FOMC, Energy and Other Key Things to Watch This Week
Last week we received some disappointing news on the inflation front. Both PPI and CPI came in a little hotter than expected, and fears were stoked that inflation could be coming back. Up until Friday most names were up pretty well on the week. Tesla TSLA shot up out of the gate on Monday and had a very tradable week. Apple AAPL had the opposite issue this week, it has slowly trended down the majority of the week on continued fears of the China news and a disappointing iPhone 15 launch. All of these culminated in the S&P 500 SPY ending the week down nearly 1%.
This week looks to be an exciting one, in addition to the normal news in the cycle we also have the FOMC/Fed Funds and then the press conference that follows. Here are 5 things to watch this week in the market.
Housing is still firmly in the news cycle as the strangeness continues. In some private data released last week, existing home sales looked to be at record low levels whereas new homes were still selling as fast as they could be built. This, in addition to existing home sales later this week, will either confirm or counter what was asserted in that private data from Realtors. Watching building permits could be a great way to gauge if builders are racing to meet the excess demand in the market. If they are it could mean that housing prices will eventually begin to subside as supply continues to increase. If this comes in lower, then the opposite could be assumed and this housing issue could be here to stay.
This is the big day everyone has been waiting for recently, with reports starting to show inflation is creeping back up and energy becoming an issue again going into the fall. What happens to the Fed Funds is anyone's guess. The market appears to be pricing in a “no change” decision, and this is what the estimates are across many financial outlets. With housing still an issue, energy starting to push inflation up again, and some other supply chain issues rearing their heads, it's possible Powell will hold firm and not take future hikes off the table. If this is the case, it's possible the market start to sell on renewed fears of hikes. On the other hand, if he pauses and or cuts, It's possible we rally on the assumption the worst is behind us.
Existing Home Sales
Similar to the Building Permits above, Existing home sales have been falling month over month and have been getting revised down in the most recent months. We are looking for an increase in existing home sales to help potentially show that housing is starting to unlock and that prices could start to come down.
Both Flash Manufacturing and Services PMI are due Friday morning at 9:45. These are typically leading indicators for economic health as they show the impact on forecasted purchasing for both sectors. Usually, a beat would be a positive and would be something we would want to see. As of recently though the “good news is Bad News” seems to be the market paradigm. So it's possible that a miss would be seen as beneficial for the markets as everything seems to still be revolving around interest rates. It's also possible that FOMC impacts how this report is taken by the markets. If a pause or cut is anticipated next, it could help the market to start to look at these reports “normally” again.

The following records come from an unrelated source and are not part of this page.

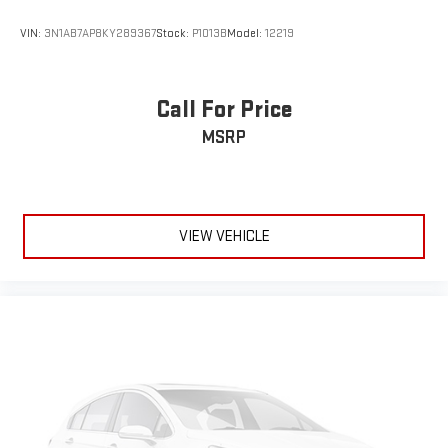
VIN:
3N1AB7AP8KY289367
Stock:
P1013B
Model:
12219
Call For Price
MSRP
VIEW VEHICLE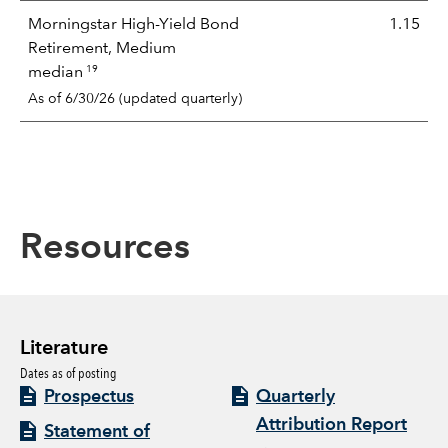
Morningstar High-Yield Bond
1.15
Retirement, Medium
19
median
As of 6/30/26 (updated quarterly)
Resources
Literature
Dates as of posting
Prospectus
Quarterly
Attribution Report
Statement of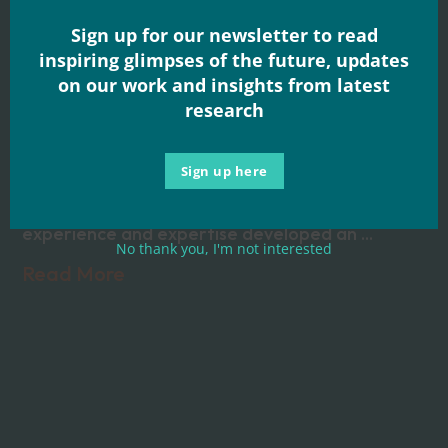
for a brighter
Sign up for our newsletter to read
inspiring glimpses of the future, updates
future – new
on our work and insights from latest
research
factsheet
Sign up here
As part of the Fixing the Plumbing and Wiring
initiative a national group with significant
experience and expertise developed an ...
No thank you, I'm not interested
Read More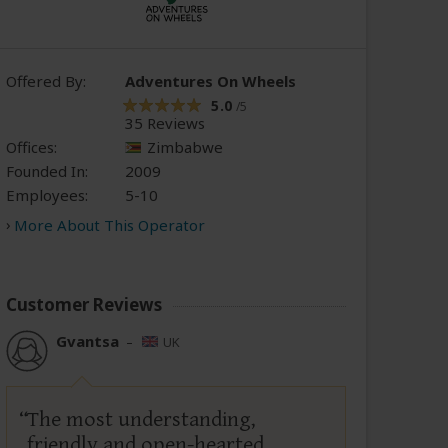
Offered By:
Adventures On Wheels
5.0
/5
35 Reviews
Offices:
Zimbabwe
Founded In:
2009
Employees:
5-10
More About This Operator
Customer Reviews
Gvantsa
–
UK
The most understanding,
friendly and open-hearted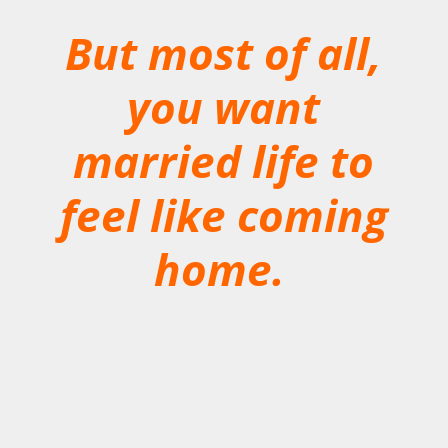
But most of all,
you want
married life to
feel like coming
home.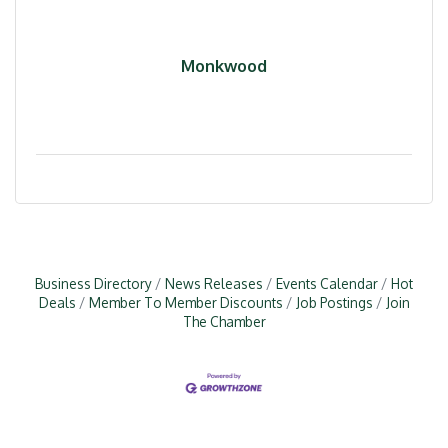
Monkwood
Business Directory
News Releases
Events Calendar
Hot
Deals
Member To Member Discounts
Job Postings
Join
The Chamber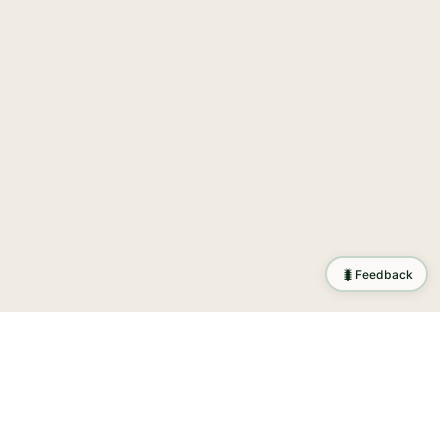
🐛
Feedback
ration
.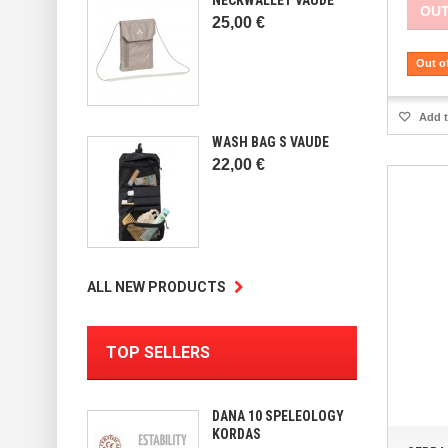
OUT
25,00 €
Out o
Add t
WASH BAG S VAUDE
22,00 €
ALL NEW PRODUCTS
TOP SELLERS
DANA 10 SPELEOLOGY
KORDAS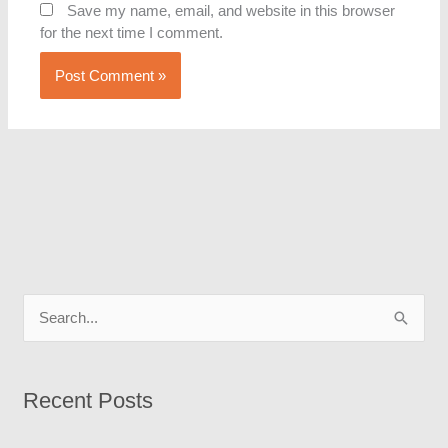
Save my name, email, and website in this browser
for the next time I comment.
S
e
a
Recent Posts
r
c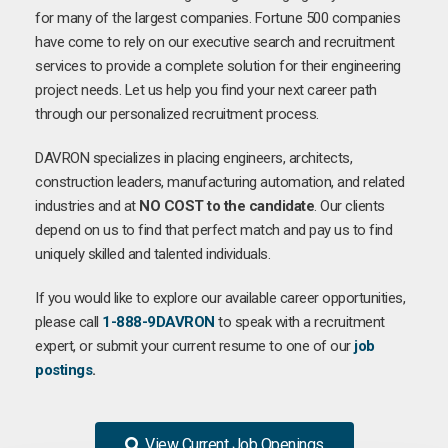
for many of the largest companies. Fortune 500 companies
have come to rely on our executive search and recruitment
services to provide a complete solution for their engineering
project needs. Let us help you find your next career path
through our personalized recruitment process.
DAVRON specializes in placing engineers, architects,
construction leaders, manufacturing automation, and related
industries and at
NO COST to the candidate
. Our clients
depend on us to find that perfect match and pay us to find
uniquely skilled and talented individuals.
If you would like to explore our available career opportunities,
please call
1-888-9DAVRON
to speak with a recruitment
expert, or submit your current resume to one of our
job
postings
.
View Current Job Openings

Energy is still in the news and could still be a factor in the markets. This poses more of a macro risk, but as diesel and gas prices continue to rise so will the prices of the goods that need to be transported. It's possible that this fear continues to play into both rate decisions and consumer habits as the prices at the pump continue to increase.
On the date of publication, Gavin McMaster did not have (either directly or indirectly) positions in any of the securities mentioned in this article. All information and data in this article is solely for informational purposes.